DNA pol ζ inhibitors encompass a diverse array of chemical compounds that interface with cellular pathways to modulate the activity of DNA polymerase zeta (pol ζ). The chemical classes of these inhibitors are not unified under a singular mechanism of action due to the indirect nature of their effects on pol ζ. However, they share a common thread in their ability to influence DNA synthesis and repair processes within the cell. Inhibitors such as aphidicolin, hydroxyurea, and 5-Fluorouracil function primarily by disrupting nucleotide pools or mimicking nucleotides, thereby challenging the fidelity and function of DNA polymerases, including pol ζ, during DNA replication and translesion synthesis. Aphidicolin, for instance, impedes DNA polymerases α and δ, which are crucial for normal DNA synthesis, subsequently affecting pol ζ's role in the bypass of lesions during replication stress.

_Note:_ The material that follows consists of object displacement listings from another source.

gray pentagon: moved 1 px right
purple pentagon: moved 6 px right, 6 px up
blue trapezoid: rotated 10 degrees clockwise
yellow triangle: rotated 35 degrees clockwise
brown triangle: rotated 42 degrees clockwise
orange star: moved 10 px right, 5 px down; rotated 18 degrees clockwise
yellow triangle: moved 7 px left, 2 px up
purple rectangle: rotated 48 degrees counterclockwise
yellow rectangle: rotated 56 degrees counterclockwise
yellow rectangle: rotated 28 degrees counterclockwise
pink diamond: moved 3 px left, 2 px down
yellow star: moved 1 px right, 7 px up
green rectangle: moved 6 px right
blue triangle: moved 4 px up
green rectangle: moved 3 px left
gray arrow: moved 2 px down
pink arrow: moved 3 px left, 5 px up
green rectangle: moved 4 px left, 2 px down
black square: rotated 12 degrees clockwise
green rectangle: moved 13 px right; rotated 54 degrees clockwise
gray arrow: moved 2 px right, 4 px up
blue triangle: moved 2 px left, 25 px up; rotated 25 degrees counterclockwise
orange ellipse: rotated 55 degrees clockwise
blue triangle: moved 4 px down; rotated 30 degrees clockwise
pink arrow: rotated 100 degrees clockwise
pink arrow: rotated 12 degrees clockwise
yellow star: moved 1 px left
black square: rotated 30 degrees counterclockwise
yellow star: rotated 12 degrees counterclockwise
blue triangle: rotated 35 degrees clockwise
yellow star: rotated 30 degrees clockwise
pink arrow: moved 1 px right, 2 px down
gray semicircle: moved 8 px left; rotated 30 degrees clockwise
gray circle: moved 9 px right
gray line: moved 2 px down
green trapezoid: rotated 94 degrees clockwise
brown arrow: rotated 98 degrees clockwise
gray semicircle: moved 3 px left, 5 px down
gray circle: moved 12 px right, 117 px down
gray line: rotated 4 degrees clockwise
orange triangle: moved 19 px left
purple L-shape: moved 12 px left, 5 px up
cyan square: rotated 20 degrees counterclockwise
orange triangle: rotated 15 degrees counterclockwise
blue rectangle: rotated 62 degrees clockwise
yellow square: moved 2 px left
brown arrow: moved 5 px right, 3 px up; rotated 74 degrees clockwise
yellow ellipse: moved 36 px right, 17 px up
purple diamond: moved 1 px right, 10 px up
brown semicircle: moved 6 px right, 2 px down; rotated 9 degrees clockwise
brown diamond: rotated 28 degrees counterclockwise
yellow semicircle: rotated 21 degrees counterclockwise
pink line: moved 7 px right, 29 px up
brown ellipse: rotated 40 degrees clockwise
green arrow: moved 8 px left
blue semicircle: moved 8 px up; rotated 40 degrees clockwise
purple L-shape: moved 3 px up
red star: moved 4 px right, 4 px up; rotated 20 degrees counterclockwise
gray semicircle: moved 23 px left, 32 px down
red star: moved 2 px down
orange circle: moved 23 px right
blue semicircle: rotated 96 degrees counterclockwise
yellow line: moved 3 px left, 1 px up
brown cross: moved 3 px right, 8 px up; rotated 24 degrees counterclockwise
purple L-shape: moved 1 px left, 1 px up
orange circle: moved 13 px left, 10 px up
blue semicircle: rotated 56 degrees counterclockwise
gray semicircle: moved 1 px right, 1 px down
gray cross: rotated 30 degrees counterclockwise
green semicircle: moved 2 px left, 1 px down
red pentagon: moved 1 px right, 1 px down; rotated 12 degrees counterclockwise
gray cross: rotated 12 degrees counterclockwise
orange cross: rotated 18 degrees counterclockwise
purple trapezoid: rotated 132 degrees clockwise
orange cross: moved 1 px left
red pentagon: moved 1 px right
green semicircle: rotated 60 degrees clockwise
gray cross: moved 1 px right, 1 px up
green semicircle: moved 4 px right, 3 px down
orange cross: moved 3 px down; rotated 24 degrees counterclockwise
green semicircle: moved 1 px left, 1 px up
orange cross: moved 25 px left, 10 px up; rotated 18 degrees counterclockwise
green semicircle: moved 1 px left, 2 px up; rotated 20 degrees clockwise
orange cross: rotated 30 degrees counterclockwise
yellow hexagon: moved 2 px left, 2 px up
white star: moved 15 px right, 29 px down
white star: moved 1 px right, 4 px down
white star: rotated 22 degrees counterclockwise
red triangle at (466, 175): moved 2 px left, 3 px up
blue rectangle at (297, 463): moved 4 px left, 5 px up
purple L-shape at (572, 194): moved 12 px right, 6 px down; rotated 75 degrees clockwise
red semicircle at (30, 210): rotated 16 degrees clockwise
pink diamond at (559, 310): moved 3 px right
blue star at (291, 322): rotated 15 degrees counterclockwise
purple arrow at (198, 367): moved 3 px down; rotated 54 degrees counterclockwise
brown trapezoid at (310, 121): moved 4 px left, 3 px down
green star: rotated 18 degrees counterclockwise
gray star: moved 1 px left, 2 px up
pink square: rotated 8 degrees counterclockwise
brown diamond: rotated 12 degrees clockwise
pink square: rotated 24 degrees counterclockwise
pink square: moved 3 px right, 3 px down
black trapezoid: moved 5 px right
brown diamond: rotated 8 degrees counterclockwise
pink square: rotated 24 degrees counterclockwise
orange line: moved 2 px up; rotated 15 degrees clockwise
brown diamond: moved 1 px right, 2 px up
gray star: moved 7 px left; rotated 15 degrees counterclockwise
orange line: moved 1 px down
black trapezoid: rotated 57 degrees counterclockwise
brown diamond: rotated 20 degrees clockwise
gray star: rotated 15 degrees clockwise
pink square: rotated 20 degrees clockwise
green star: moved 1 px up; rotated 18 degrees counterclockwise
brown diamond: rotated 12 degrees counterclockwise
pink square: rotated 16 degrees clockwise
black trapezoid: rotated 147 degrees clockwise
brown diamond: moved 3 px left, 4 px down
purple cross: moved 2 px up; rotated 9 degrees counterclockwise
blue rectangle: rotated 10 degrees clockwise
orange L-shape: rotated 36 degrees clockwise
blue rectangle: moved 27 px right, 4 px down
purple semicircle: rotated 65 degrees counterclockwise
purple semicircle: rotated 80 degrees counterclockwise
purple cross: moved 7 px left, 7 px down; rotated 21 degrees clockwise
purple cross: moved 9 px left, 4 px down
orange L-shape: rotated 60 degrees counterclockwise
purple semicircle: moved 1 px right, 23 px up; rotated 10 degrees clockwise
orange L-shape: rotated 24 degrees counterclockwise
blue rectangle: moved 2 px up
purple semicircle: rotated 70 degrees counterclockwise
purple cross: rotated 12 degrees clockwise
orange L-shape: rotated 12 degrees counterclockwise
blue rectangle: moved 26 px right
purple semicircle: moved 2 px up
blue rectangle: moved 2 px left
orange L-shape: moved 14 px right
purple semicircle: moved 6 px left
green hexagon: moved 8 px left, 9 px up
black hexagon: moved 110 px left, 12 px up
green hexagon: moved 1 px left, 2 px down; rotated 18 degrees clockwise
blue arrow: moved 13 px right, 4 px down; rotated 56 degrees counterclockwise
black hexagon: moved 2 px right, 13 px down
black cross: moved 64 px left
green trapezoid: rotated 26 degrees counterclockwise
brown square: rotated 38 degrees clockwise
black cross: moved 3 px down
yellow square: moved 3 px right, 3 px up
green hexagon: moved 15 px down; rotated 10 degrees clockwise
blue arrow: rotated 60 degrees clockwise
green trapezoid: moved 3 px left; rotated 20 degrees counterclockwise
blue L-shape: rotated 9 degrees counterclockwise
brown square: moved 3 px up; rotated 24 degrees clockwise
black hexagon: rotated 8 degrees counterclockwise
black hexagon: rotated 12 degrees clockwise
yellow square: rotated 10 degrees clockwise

Other compounds like etoposide, camptothecin, and cisplatin work by inducing DNA damage, which can elevate the need for pol ζ's translesion synthesis activity, as this enzyme specializes in replicating across damaged DNA. Cisplatin, in particular, creates DNA crosslinks that stall replication forks, necessitating the recruitment of translesion synthesis polymerases to resolve these barriers. In the context of DNA damage response, inhibitors such as olaparib, mirin, and VE-821 disrupt the cellular repair machinery by inhibiting enzymes like PARP, the Mre11-Rad50-Nbs1 complex, and ATR kinase. This disruption can indirectly necessitate the engagement of pol ζ to bypass the accruing DNA damage that these inhibited pathways would normally resolve. Compounds like N-Ethylmaleimide and UCN-01 exhibit their modulatory effects by altering enzyme activities through covalent modifications of key residues or by broadly targeting protein kinases that signal for DNA repair and synthesis, thus having the capacity to alter pol ζ activity within those contexts.